Task instructions: Your answer must be one number: the count of lines below that include "button".

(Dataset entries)
Content starts
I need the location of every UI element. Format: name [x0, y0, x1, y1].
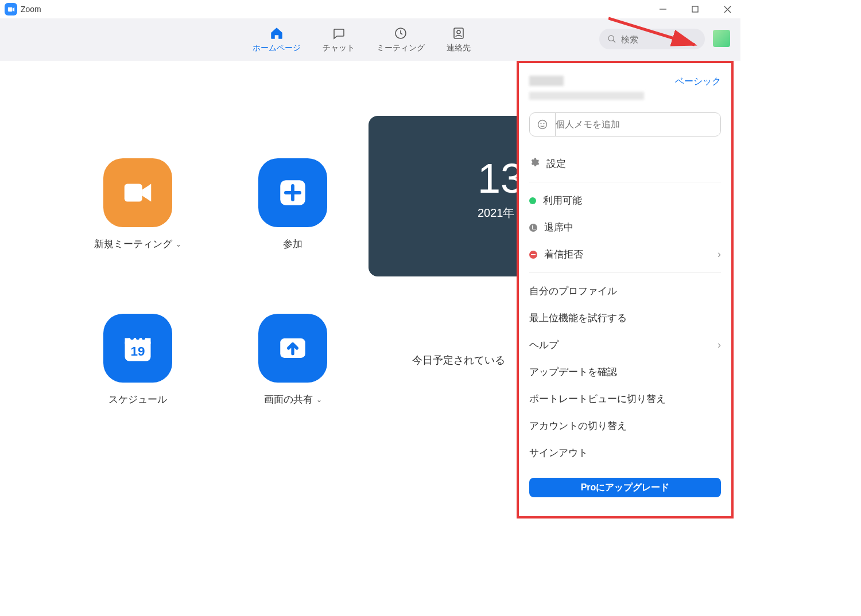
svg-text:19: 19: [130, 344, 145, 358]
action-share[interactable]: 画面の共有 ⌄: [235, 314, 350, 406]
svg-rect-10: [125, 184, 142, 202]
action-share-label: 画面の共有: [264, 393, 313, 406]
plus-icon: [258, 158, 327, 227]
chevron-down-icon[interactable]: ⌄: [176, 240, 181, 248]
contacts-icon: [451, 26, 466, 41]
quick-actions: 新規ミーティング ⌄ 参加 19 スケジュール 画: [80, 158, 350, 406]
app-title: Zoom: [21, 5, 41, 14]
menu-try-top[interactable]: 最上位機能を試行する: [529, 305, 721, 332]
svg-rect-1: [692, 6, 698, 12]
menu-help-label: ヘルプ: [529, 338, 711, 352]
svg-point-20: [541, 123, 541, 124]
minimize-button[interactable]: [654, 1, 672, 18]
svg-point-7: [608, 36, 614, 41]
action-new-meeting-label: 新規ミーティング: [94, 237, 172, 251]
tab-contacts[interactable]: 連絡先: [447, 26, 471, 53]
menu-settings[interactable]: 設定: [529, 150, 721, 177]
maximize-button[interactable]: [687, 1, 704, 18]
plan-label: ベーシック: [675, 76, 721, 88]
menu-settings-label: 設定: [546, 157, 721, 170]
search-box[interactable]: [599, 29, 705, 49]
tab-contacts-label: 連絡先: [447, 43, 471, 53]
tab-chat[interactable]: チャット: [323, 26, 355, 53]
menu-signout[interactable]: サインアウト: [529, 439, 721, 466]
personal-note-field[interactable]: [529, 112, 721, 137]
menu-status-dnd[interactable]: 着信拒否 ›: [529, 241, 721, 268]
menu-help[interactable]: ヘルプ ›: [529, 332, 721, 358]
main-area: 新規ミーティング ⌄ 参加 19 スケジュール 画: [0, 61, 740, 528]
chat-icon: [331, 26, 346, 41]
profile-name-redacted: [529, 76, 564, 86]
clock-icon: [393, 26, 408, 41]
profile-menu: ベーシック 設定 利用可能 退席中: [517, 61, 734, 518]
tab-meeting-label: ミーティング: [377, 43, 425, 53]
profile-email-redacted: [529, 92, 644, 100]
menu-switch-account-label: アカウントの切り替え: [529, 419, 721, 432]
svg-point-6: [457, 30, 460, 34]
status-dnd-label: 着信拒否: [544, 248, 711, 261]
search-input[interactable]: [621, 34, 690, 44]
smiley-icon[interactable]: [530, 119, 555, 130]
action-schedule[interactable]: 19 スケジュール: [80, 314, 195, 406]
menu-my-profile-label: 自分のプロファイル: [529, 284, 721, 298]
avatar-button[interactable]: [713, 30, 730, 47]
tab-meeting[interactable]: ミーティング: [377, 26, 425, 53]
menu-switch-account[interactable]: アカウントの切り替え: [529, 412, 721, 439]
svg-point-14: [130, 337, 134, 340]
status-away-label: 退席中: [544, 221, 721, 234]
chevron-down-icon[interactable]: ⌄: [316, 396, 322, 404]
menu-check-updates[interactable]: アップデートを確認: [529, 358, 721, 385]
svg-rect-5: [454, 28, 463, 38]
nav-tabs: ホームページ チャット ミーティング 連絡先: [253, 26, 471, 53]
svg-line-8: [613, 40, 615, 42]
svg-point-21: [544, 123, 544, 124]
tab-home[interactable]: ホームページ: [253, 26, 301, 53]
menu-try-top-label: 最上位機能を試行する: [529, 311, 721, 325]
status-dnd-icon: [529, 251, 537, 259]
chevron-right-icon: ›: [718, 339, 721, 351]
upgrade-pro-button[interactable]: Proにアップグレード: [529, 478, 721, 497]
status-available-label: 利用可能: [543, 194, 721, 207]
window-controls: [654, 1, 736, 18]
title-bar: Zoom: [0, 0, 740, 18]
action-new-meeting[interactable]: 新規ミーティング ⌄: [80, 158, 195, 251]
menu-signout-label: サインアウト: [529, 446, 721, 459]
personal-note-input[interactable]: [556, 119, 720, 130]
top-toolbar: ホームページ チャット ミーティング 連絡先: [0, 18, 740, 61]
menu-switch-portrait-label: ポートレートビューに切り替え: [529, 392, 721, 406]
home-icon: [269, 26, 284, 41]
menu-my-profile[interactable]: 自分のプロファイル: [529, 278, 721, 305]
svg-point-15: [136, 337, 139, 340]
search-icon: [607, 34, 616, 44]
menu-check-updates-label: アップデートを確認: [529, 365, 721, 379]
chevron-right-icon: ›: [718, 248, 721, 260]
status-available-icon: [529, 197, 536, 204]
tab-home-label: ホームページ: [253, 43, 301, 53]
gear-icon: [529, 157, 540, 170]
status-away-icon: [529, 224, 537, 232]
menu-switch-portrait[interactable]: ポートレートビューに切り替え: [529, 385, 721, 412]
no-meeting-text: 今日予定されている: [412, 353, 505, 367]
calendar-icon: 19: [103, 314, 172, 383]
zoom-logo-icon: [5, 3, 17, 15]
close-button[interactable]: [719, 1, 736, 18]
svg-point-19: [538, 120, 547, 129]
menu-status-away[interactable]: 退席中: [529, 214, 721, 241]
video-icon: [103, 158, 172, 227]
action-join-label: 参加: [283, 237, 302, 251]
action-schedule-label: スケジュール: [108, 393, 167, 406]
tab-chat-label: チャット: [323, 43, 355, 53]
svg-point-16: [142, 337, 145, 340]
share-screen-icon: [258, 314, 327, 383]
action-join[interactable]: 参加: [235, 158, 350, 251]
menu-status-available[interactable]: 利用可能: [529, 187, 721, 214]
Content ends
The answer: 5